Music is playing and smiles are seen everywhere. Baseball players are dressed as referees with clown faces, golf is sporting purple tutus and volleyball is dressed up as circus animals. Dozens of floats representing high school clubs, elementary schools and community organizations are lined down the street. Children scream as they wait for candy. The Grand Marshals signal the start of the parade, and the floats begin their trip down Wildkat Drive. This is the Greatest Show on Turf.
The annual homecoming parade took place last Wednesday night and drew the largest crowd seen in years.
The night was marked by a highly energetic competition amongst the parade’s participants. Awards included the Principal’s Award and the Most Spirited Award.
“I felt like the team bonded during the parade,” senior Dawson Dobraski said. “All the players had a lot of energy throughout the whole thing. The seniors dressed up as flamethrowers, and it was a milestone for the baseball program to win the most spirited award.”

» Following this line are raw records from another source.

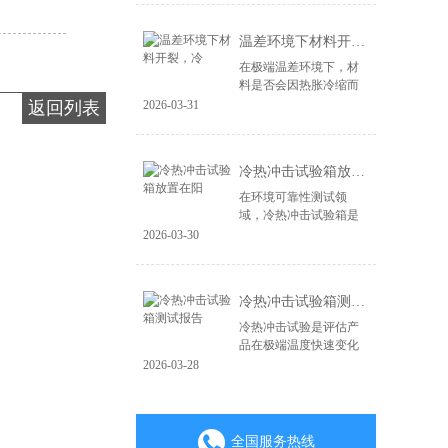
造，更在于其能否经受
住现实世界中各种极端
温差环境下材料开裂，冷
环境的严峻考验。...
在极端温差环境下，材
料是否会因热胀冷缩而
开裂、失效，是产品可
返回列表
2026-03-31
靠性面临的关键挑战。
无论是电子产品、汽车
零部件，还是航空航天
冷热冲击试验箱放置在阳
材料，微小的裂纹...
在环境可靠性测试领
域，冷热冲击试验箱是
验证产品耐极端温度变
2026-03-30
化能力的核心设备。其
测试结果的准确性直接
关系到产品质量判定的
冷热冲击试验箱测试报告
成败。一个常被忽视...
冷热冲击试验是评估产
品在极端温度快速变化
环境下耐受性的关键环
2026-03-28
节，其测试报告是验证
产品可靠性与质量的重
要凭证。一份具备权威
性、可追溯性的专...
全国服务热线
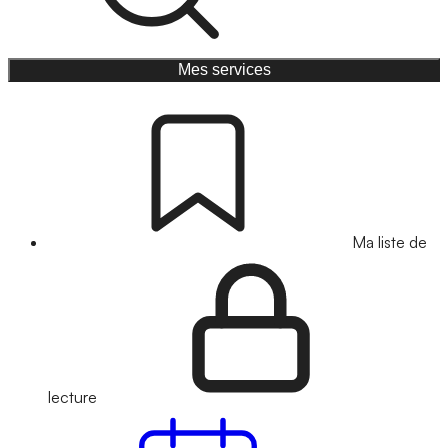
Mes services
Ma liste de
lecture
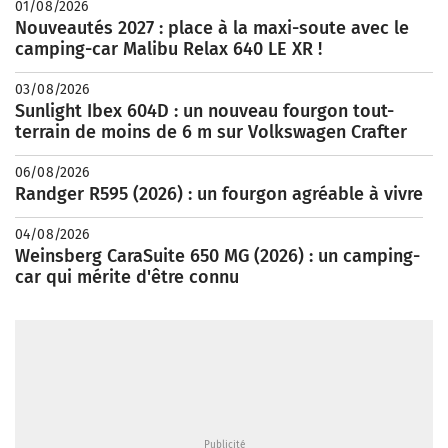
01/08/2026
Nouveautés 2027 : place à la maxi-soute avec le
camping-car Malibu Relax 640 LE XR !
03/08/2026
Sunlight Ibex 604D : un nouveau fourgon tout-
terrain de moins de 6 m sur Volkswagen Crafter
06/08/2026
Randger R595 (2026) : un fourgon agréable à vivre
04/08/2026
Weinsberg CaraSuite 650 MG (2026) : un camping-
car qui mérite d'être connu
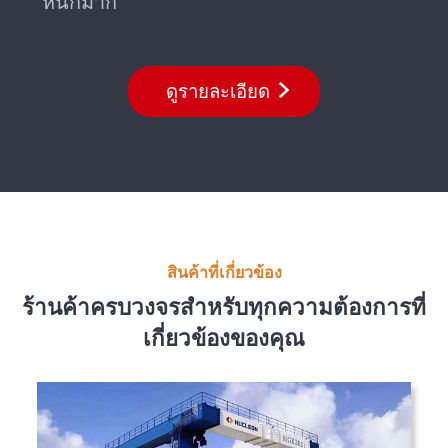
หนักมาก
ดูรายละเอียด
สินค้าที่เกี่ยวข้อง
ร้านค้าครบวงจรสำหรับทุกความต้องการที่
เกี่ยวข้องของคุณ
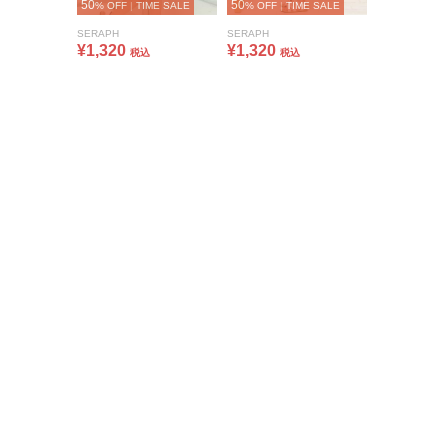
50
50
% OFF
|
TIME SALE
% OFF
|
TIME SALE
SERAPH
SERAPH
¥1,320
¥1,320
税込
税込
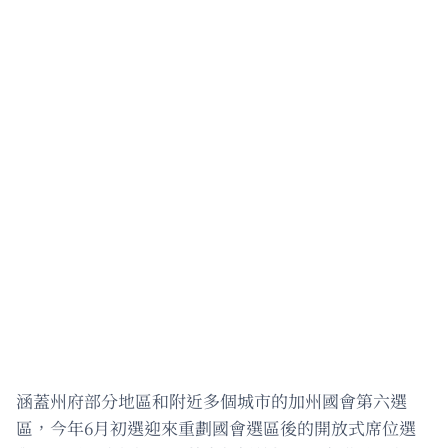
涵蓋州府部分地區和附近多個城市的加州國會第六選
區，今年6月初選迎來重劃國會選區後的開放式席位選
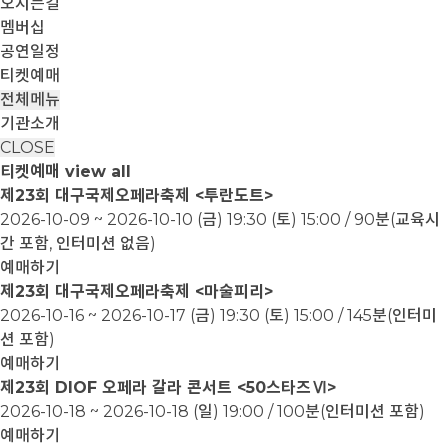
오시는길
멤버십
공연일정
티켓예매
전체메뉴
기관소개
CLOSE
티켓예매
view all
제23회 대구국제오페라축제 <투란도트>
2026-10-09 ~ 2026-10-10
(금) 19:30 (토) 15:00 / 90분(교육시
간 포함, 인터미션 없음)
예매하기
제23회 대구국제오페라축제 <마술피리>
2026-10-16 ~ 2026-10-17
(금) 19:30 (토) 15:00 / 145분(인터미
션 포함)
예매하기
제23회 DIOF 오페라 갈라 콘서트 <50스타즈Ⅵ>
2026-10-18 ~ 2026-10-18
(일) 19:00 / 100분(인터미션 포함)
예매하기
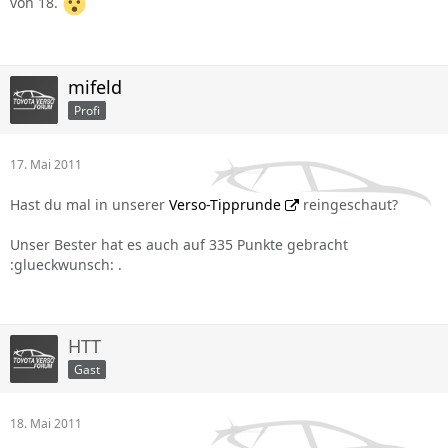
von 18.
mifeld
Profi
17. Mai 2011
Hast du mal in unserer
Verso-Tipprunde
reingeschaut?
Unser Bester hat es auch auf 335 Punkte gebracht
:glueckwunsch: .
HTT
Gast
18. Mai 2011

While some organizations rode floats, others were able to march, walk, cheer and dance down the street.
“Parades are always daunting, but the overall experience is always enjoyable,” senior Zane Martin said. “Having to march the quads, I had to carry a lot of weight for a long time. Although my back was in pain for a majority of the parade, seeing the people’s faces as we passed by made the whole experience worth it.”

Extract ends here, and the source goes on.